“Fondamentalmente la povertà è la mancanza di scelte e opportunità, una violazione della dignità umana. Significa la mancanza delle basilari capacità di effettiva partecipazione alla società. Significa non avere cibo sufficiente a nutrire e vestire una famiglia, non avere una scuola o una clinica, non avere una terra in cui coltivare del cibo o un lavoro con cui mantenersi, non avere accesso al credito. Significa insicurezza, impotenza ed esclusione di individui, famiglie e comunità. Significa esposizione alla violenza e spesso implica vivere ai margini o in ambienti fragili, senza accesso all’acqua pulita o servizi igienici”
(UN Statement, Giugno 1998 – firmato dai vertici di tutte le agenzie UN)
La migrazione fa parte della storia umana da secoli.
Oltre a guerre, conflitti e persecuzioni la migrazione può anche essere dovuta alla povertà. La povertà può essere letale quanto un’arma quando nega alle persone ogni mezzo di sostentamento e impedisce di accedere ai servizi sanitari di base e all’istruzione.
La nozione di povertà è controversa e sembra complicato trovare una definizione comune, ma in generale si concorda sulle conseguenze negative che ha sulla società, soprattutto quando colpisce le comunità più vulnerabili.
A mio avviso c’è una connessione fra povertà esterna ed interna. Quella esterna indica mancanza di risorse economiche ed è profondamente legata a quella interna. Con povertà interna mi riferisco a chi è costretto a sopravvivere giornalmente e non ha la possibilità di andare a scuola, di migliorarsi e perseguire i propri sogni. Quando le autorità ufficiali non riescono a rispondere in maniera efficace a questa mancanza di opportunità e alla stagnazione dell’economia, la migrazione viene vista come un modo per migliorare la propria vita perché -come fa un buon imprenditore- si crede nel potere dei propri sogni.

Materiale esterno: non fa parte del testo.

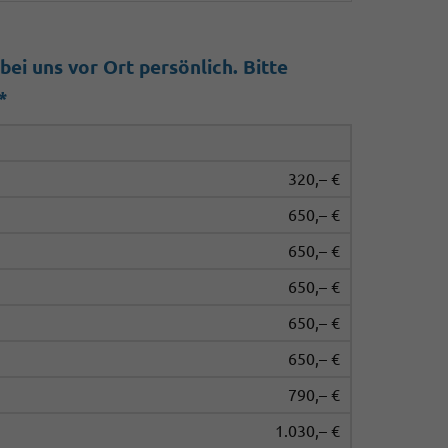
ei uns vor Ort persönlich. Bitte
*
320,– €
650,– €
650,– €
650,– €
650,– €
650,– €
790,– €
1.030,– €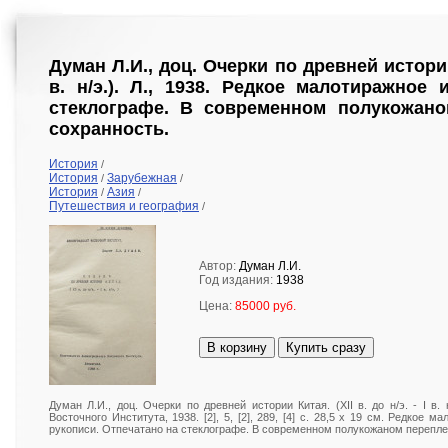
Думан Л.И., доц. Очерки по древней истории К
в. н/э.). Л., 1938. Редкое малотиражное 
стеклографе. В современном полукожано
сохранность.
История
/
История
Зарубежная
/
/
История
Азия
/
/
Путешествия и география
/
Автор:
Думан Л.И.
Год издания:
1938
Цена:
85000 руб.
В корзину
Купить сразу
Думан Л.И., доц. Очерки по древней истории Китая. (XII в. до н/э. - I в. 
Восточного Института, 1938. [2], 5, [2], 289, [4] с. 28,5 х 19 см. Редкое 
рукописи. Отпечатано на стеклографе. В современном полукожаном перепле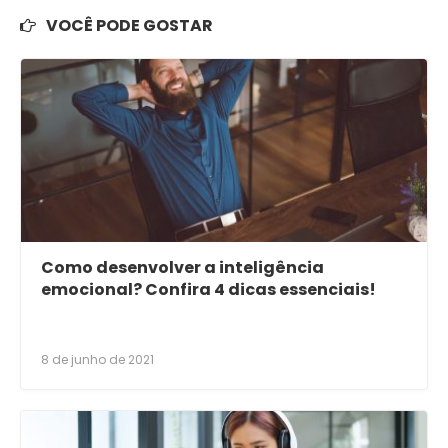
VOCÊ PODE GOSTAR
Como desenvolver a inteligência
emocional? Confira 4 dicas essenciais!
8 de junho de 2021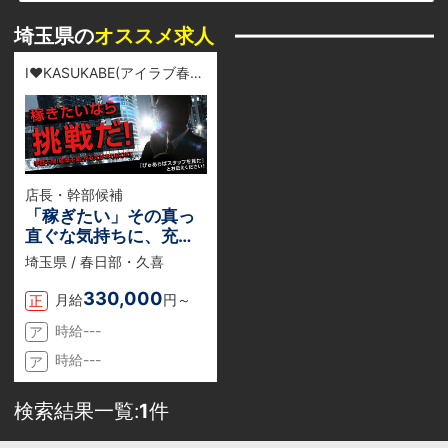
埼玉県の
オススメ求人
I♥KASUKABE(アイラブ春日部)
店長・幹部候補
「稼ぎたい」その真っ
直ぐな気持ちに、充実
の待遇とクリーンな環
埼玉県 / 春日部・久喜
境で応えます！
330,000
月給
円～
正
時給---
ア
時給---
ア
検索結果一覧:
1
件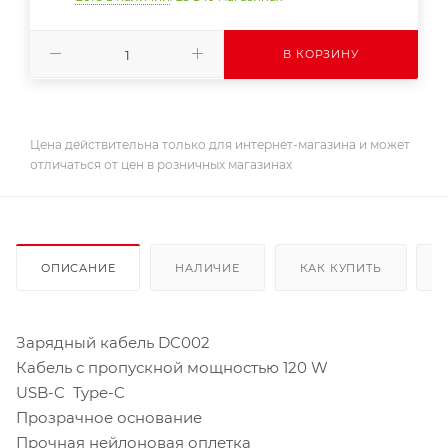
В КОРЗИНУ
Цена действительна только для интернет-магазина и может
отличаться от цен в розничных магазинах
ОПИСАНИЕ
НАЛИЧИЕ
КАК КУПИТЬ
Зарядный кабель DC002
Кабель с пропускной мощностью 120 W
USB-C Type-C
Прозрачное основание
Прочная нейлоновая оплетка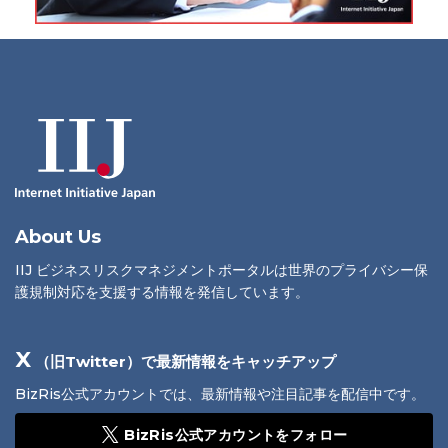
About Us
IIJ ビジネスリスクマネジメントポータルは世界のプライバシー保
護規制対応を支援する情報を発信しています。
X
（旧Twitter）で最新情報をキャッチアップ
BizRis公式アカウントでは、最新情報や注目記事を配信中です。
BizRis公式アカウントをフォロー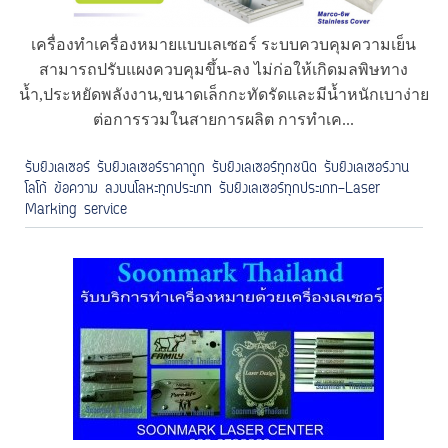
เครื่องทำเครื่องหมายแบบเลเซอร์ ระบบควบคุมความเย็น
สามารถปรับแผงควบคุมขึ้น-ลง ไม่ก่อให้เกิดมลพิษทาง
น้ำ,ประหยัดพลังงาน,ขนาดเล็กกะทัดรัดและมีน้ำหนักเบาง่าย
ต่อการรวมในสายการผลิต การทำเค...
รับยิงเลเซอร์ รับยิงเลเซอร์ราคาถูก รับยิงเลเซอร์ทุกชนิด รับยิงเลเซอร์งาน
โลโก้ ข้อความ ลงบนโลหะทุกประเภท รับยิงเลเซอร์ทุกประเภท-Laser
Marking service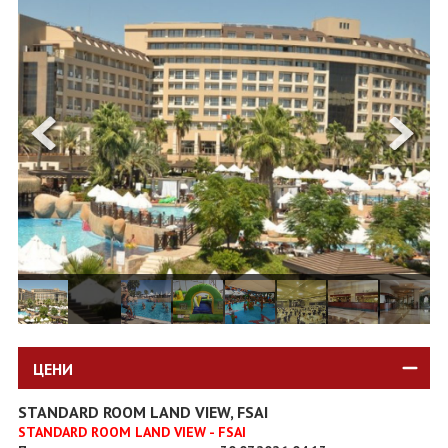
ОЩЕ
ЗА НАС
КОНТАКТИ
ФИРМЕНИ ДОКУМЕНТИ
0700 144 34
Запитване
ПОСЛЕДВАЙТЕ НИ
ЦЕНИ
STANDARD ROOM LAND VIEW, FSAI
STANDARD ROOM LAND VIEW - FSAI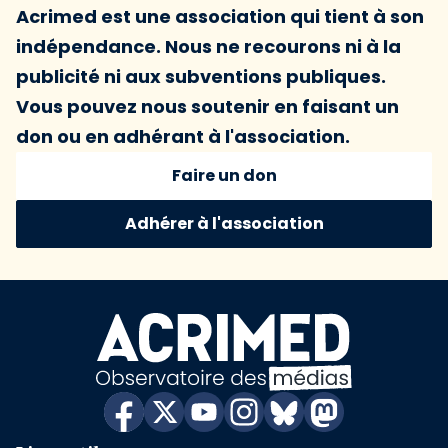
Acrimed est une association qui tient à son
indépendance. Nous ne recourons ni à la
publicité ni aux subventions publiques.
Vous pouvez nous soutenir en faisant un
don ou en adhérant à l'association.
Faire un don
Adhérer à l'association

Nel 2015, Philippe Douste-Blazy, Sottosegretario delle NU, ha spiegato che le diseguaglianze economiche spingevano le persone ad abbandonare le proprie case tanto quanto la guerra. Alla luce di questa considerazione l’unico modo per interrompere il ciclo negativo è agire al più presto per eliminare quei fattori che provocano la povertà o quantomeno attenuarli.
Costruire muri e recinzioni o respingere le persone non è una soluzione.
La povertà comporta scarsità di risorse alimentari e servizi igienici e denota mancanza di opportunità per accedere all’istruzione e al mercato del lavoro. Per questo motivo non c’è da sorprendersi che le persone non possano migliorare le proprie condizioni di vita e siano costrette ad abbandonare la propria casa. Spesso non vorrebbero farlo, ma se una famiglia non può provvedere alle spese di base per i propri figli non rimane scelta.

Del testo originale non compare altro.